» **The records**
======

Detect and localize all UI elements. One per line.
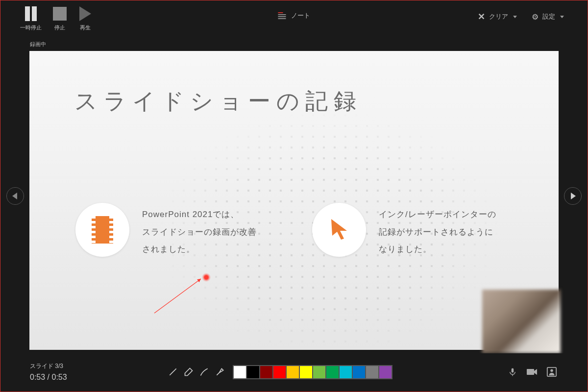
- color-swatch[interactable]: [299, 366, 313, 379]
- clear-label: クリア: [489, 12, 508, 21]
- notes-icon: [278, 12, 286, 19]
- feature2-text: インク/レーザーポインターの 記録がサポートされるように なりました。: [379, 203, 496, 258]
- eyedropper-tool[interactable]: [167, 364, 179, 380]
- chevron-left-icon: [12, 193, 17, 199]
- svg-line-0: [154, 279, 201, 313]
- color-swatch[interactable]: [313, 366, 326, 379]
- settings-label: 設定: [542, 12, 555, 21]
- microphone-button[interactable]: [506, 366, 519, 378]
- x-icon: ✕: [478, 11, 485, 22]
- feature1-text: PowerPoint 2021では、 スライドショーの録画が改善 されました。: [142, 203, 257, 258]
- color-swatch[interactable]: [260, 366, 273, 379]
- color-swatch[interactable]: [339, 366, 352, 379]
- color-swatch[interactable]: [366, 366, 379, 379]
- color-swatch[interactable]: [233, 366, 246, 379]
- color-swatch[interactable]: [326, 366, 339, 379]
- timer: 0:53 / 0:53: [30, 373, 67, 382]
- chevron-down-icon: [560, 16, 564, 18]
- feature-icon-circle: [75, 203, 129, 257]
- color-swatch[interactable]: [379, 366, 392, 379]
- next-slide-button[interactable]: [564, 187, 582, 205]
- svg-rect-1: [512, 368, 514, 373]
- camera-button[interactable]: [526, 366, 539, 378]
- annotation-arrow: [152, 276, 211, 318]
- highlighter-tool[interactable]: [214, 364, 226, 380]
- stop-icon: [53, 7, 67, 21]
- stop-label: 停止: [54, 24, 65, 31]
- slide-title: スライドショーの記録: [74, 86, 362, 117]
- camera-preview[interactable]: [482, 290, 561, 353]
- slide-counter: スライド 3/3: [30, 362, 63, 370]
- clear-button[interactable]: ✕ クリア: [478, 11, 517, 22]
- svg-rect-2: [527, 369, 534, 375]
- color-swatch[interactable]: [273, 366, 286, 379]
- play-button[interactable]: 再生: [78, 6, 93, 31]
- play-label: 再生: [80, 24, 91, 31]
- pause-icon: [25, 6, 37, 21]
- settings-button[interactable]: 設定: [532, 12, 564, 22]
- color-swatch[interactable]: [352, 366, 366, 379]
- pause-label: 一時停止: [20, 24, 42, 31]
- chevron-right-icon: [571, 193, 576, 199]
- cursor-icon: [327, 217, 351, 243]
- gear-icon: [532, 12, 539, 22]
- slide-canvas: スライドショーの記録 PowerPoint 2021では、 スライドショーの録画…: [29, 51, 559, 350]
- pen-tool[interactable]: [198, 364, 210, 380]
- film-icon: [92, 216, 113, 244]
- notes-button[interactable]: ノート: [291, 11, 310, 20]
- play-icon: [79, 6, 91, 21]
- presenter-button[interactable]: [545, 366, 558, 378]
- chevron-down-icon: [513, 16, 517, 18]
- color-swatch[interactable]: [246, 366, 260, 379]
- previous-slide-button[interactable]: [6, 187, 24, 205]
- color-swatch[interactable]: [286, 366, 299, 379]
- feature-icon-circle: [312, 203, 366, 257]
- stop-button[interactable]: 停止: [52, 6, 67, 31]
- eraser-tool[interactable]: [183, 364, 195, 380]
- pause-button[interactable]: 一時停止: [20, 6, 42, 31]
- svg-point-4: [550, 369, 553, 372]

======

» **Work order**
Output all the material above exactly once more, leaving every picture out.

» **Result for this exercise**
Detect and localize all UI elements. One per line.
- color-swatch[interactable]: [299, 366, 313, 379]
- clear-label: クリア: [489, 12, 508, 21]
- notes-icon: [278, 12, 286, 19]
- feature2-text: インク/レーザーポインターの 記録がサポートされるように なりました。: [379, 203, 496, 258]
- eyedropper-tool[interactable]: [167, 364, 179, 380]
- chevron-left-icon: [12, 193, 17, 199]
- svg-line-0: [154, 279, 201, 313]
- color-swatch[interactable]: [313, 366, 326, 379]
- settings-label: 設定: [542, 12, 555, 21]
- microphone-button[interactable]: [506, 366, 519, 378]
- x-icon: ✕: [478, 11, 485, 22]
- feature1-text: PowerPoint 2021では、 スライドショーの録画が改善 されました。: [142, 203, 257, 258]
- color-swatch[interactable]: [260, 366, 273, 379]
- color-swatch[interactable]: [339, 366, 352, 379]
- color-swatch[interactable]: [366, 366, 379, 379]
- color-swatch[interactable]: [233, 366, 246, 379]
- color-swatch[interactable]: [326, 366, 339, 379]
- timer: 0:53 / 0:53: [30, 373, 67, 382]
- chevron-down-icon: [560, 16, 564, 18]
- feature-icon-circle: [75, 203, 129, 257]
- color-swatch[interactable]: [379, 366, 392, 379]
- next-slide-button[interactable]: [564, 187, 582, 205]
- svg-rect-1: [512, 368, 514, 373]
- camera-button[interactable]: [526, 366, 539, 378]
- annotation-arrow: [152, 276, 211, 318]
- highlighter-tool[interactable]: [214, 364, 226, 380]
- stop-icon: [53, 7, 67, 21]
- stop-label: 停止: [54, 24, 65, 31]
- slide-title: スライドショーの記録: [74, 86, 362, 117]
- camera-preview[interactable]: [482, 290, 561, 353]
- slide-counter: スライド 3/3: [30, 362, 63, 370]
- clear-button[interactable]: ✕ クリア: [478, 11, 517, 22]
- svg-rect-2: [527, 369, 534, 375]
- color-swatch[interactable]: [273, 366, 286, 379]
- play-button[interactable]: 再生: [78, 6, 93, 31]
- play-label: 再生: [80, 24, 91, 31]
- pause-icon: [25, 6, 37, 21]
- settings-button[interactable]: 設定: [532, 12, 564, 22]
- color-swatch[interactable]: [352, 366, 366, 379]
- pause-label: 一時停止: [20, 24, 42, 31]
- chevron-right-icon: [571, 193, 576, 199]
- cursor-icon: [327, 217, 351, 243]
- gear-icon: [532, 12, 539, 22]
- slide-canvas: スライドショーの記録 PowerPoint 2021では、 スライドショーの録画…: [29, 51, 559, 350]
- pen-tool[interactable]: [198, 364, 210, 380]
- film-icon: [92, 216, 113, 244]
- notes-button[interactable]: ノート: [291, 11, 310, 20]
- play-icon: [79, 6, 91, 21]
- presenter-button[interactable]: [545, 366, 558, 378]
- chevron-down-icon: [513, 16, 517, 18]
- color-swatch[interactable]: [246, 366, 260, 379]
- previous-slide-button[interactable]: [6, 187, 24, 205]
- color-swatch[interactable]: [286, 366, 299, 379]
- feature-icon-circle: [312, 203, 366, 257]
- stop-button[interactable]: 停止: [52, 6, 67, 31]
- eraser-tool[interactable]: [183, 364, 195, 380]
- pause-button[interactable]: 一時停止: [20, 6, 42, 31]
- svg-point-4: [550, 369, 553, 372]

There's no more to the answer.